Stored dataset items:
= = = = = = =
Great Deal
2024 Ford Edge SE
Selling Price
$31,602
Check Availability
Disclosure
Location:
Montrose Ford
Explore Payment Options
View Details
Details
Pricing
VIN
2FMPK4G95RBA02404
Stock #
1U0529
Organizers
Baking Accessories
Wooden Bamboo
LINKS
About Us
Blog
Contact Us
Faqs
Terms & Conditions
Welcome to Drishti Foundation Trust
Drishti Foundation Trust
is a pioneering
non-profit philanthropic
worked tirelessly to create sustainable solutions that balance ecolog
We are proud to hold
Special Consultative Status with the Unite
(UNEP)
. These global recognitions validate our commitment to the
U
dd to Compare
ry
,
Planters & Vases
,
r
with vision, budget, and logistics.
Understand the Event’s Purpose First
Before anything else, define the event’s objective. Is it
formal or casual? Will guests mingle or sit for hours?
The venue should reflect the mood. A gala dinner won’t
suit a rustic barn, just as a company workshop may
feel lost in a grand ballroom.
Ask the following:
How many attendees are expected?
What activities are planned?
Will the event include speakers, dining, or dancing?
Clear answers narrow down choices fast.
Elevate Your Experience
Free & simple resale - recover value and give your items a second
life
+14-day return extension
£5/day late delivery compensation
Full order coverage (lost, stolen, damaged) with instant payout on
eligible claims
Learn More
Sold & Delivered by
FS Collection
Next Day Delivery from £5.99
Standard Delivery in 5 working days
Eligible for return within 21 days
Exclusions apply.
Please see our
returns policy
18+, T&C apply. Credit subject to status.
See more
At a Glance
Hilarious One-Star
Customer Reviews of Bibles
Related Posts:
= = = = = = =
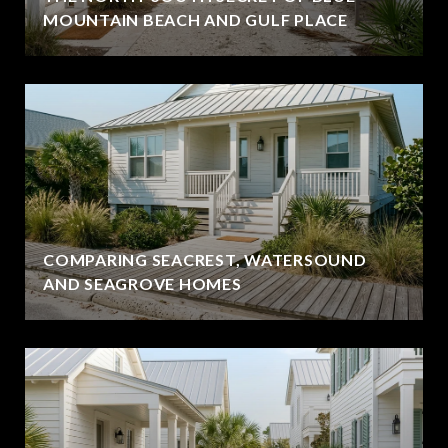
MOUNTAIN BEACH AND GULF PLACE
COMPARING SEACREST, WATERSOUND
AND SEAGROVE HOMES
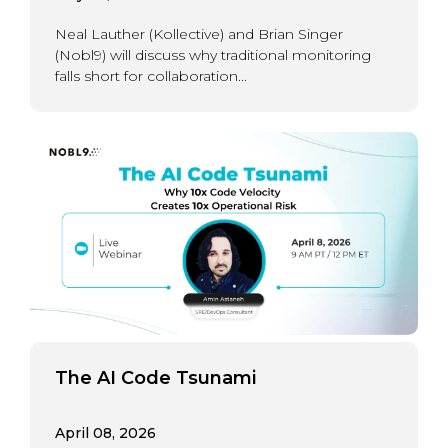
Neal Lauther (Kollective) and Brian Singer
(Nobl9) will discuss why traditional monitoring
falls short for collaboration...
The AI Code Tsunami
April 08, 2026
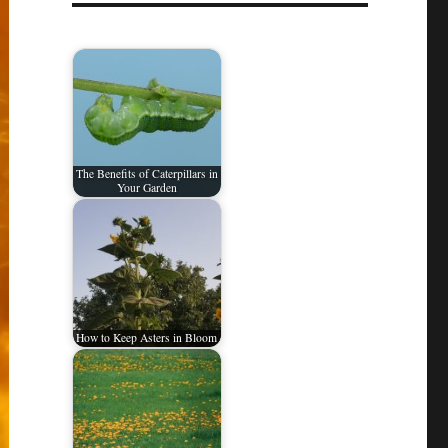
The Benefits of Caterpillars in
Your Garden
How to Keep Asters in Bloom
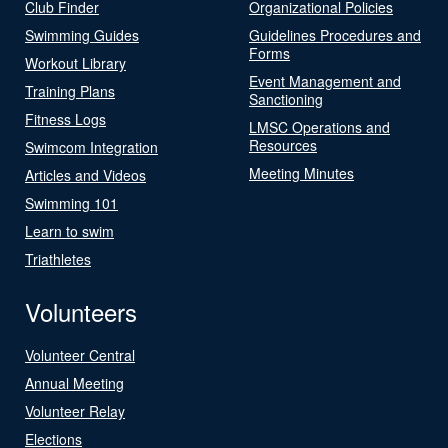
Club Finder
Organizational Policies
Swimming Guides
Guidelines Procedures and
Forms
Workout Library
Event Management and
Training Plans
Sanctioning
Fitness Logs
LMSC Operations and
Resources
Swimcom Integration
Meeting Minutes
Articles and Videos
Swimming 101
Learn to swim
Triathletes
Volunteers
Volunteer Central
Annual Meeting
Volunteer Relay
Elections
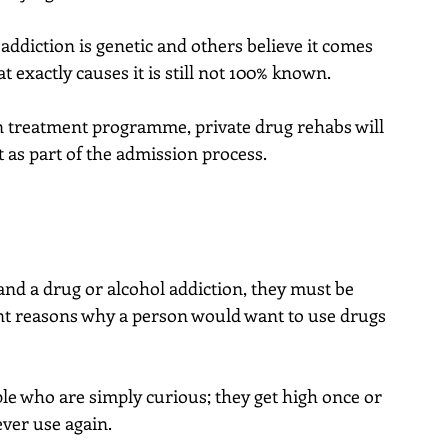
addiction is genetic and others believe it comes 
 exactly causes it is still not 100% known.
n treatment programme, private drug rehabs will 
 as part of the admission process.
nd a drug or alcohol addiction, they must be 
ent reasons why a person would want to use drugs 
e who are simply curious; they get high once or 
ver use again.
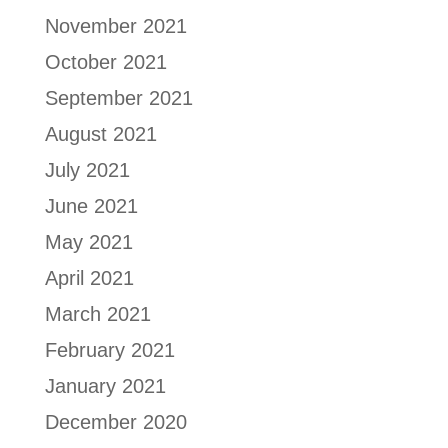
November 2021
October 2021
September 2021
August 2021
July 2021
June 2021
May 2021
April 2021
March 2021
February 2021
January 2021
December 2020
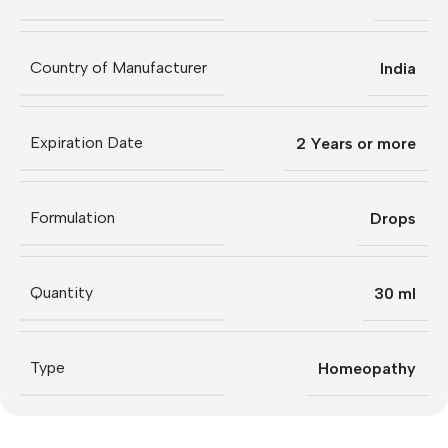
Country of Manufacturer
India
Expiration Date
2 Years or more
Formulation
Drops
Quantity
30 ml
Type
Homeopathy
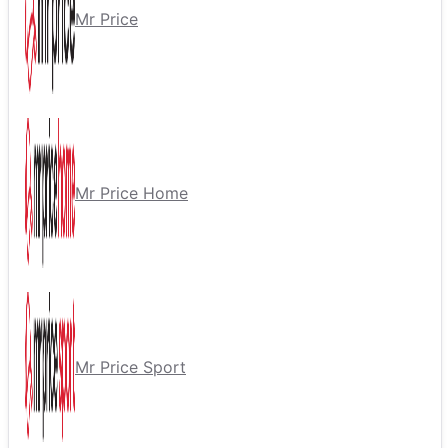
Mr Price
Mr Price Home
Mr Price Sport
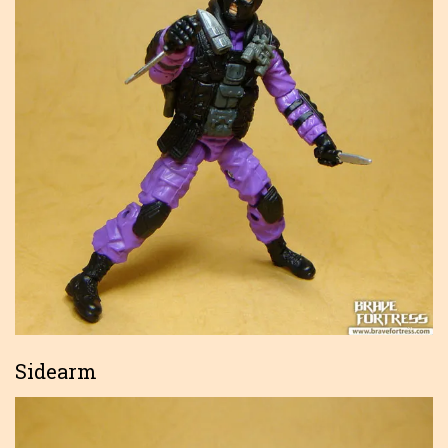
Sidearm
= = = = = = =
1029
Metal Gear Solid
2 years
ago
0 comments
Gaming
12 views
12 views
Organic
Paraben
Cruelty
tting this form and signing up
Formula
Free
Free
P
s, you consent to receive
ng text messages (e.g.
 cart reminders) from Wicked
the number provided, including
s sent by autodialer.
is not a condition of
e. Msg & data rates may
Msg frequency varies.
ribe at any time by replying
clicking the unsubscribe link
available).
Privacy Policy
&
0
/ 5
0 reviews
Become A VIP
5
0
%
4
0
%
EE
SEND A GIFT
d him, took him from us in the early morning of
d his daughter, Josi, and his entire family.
= = = = = = =
• [ASSIGNMENT]:
Sift the data above for lines with "Drishti", then copy each one.

• [EXERCISE ANSWER]:
Welcome to Drishti Foundation Trust
Drishti Foundation Trust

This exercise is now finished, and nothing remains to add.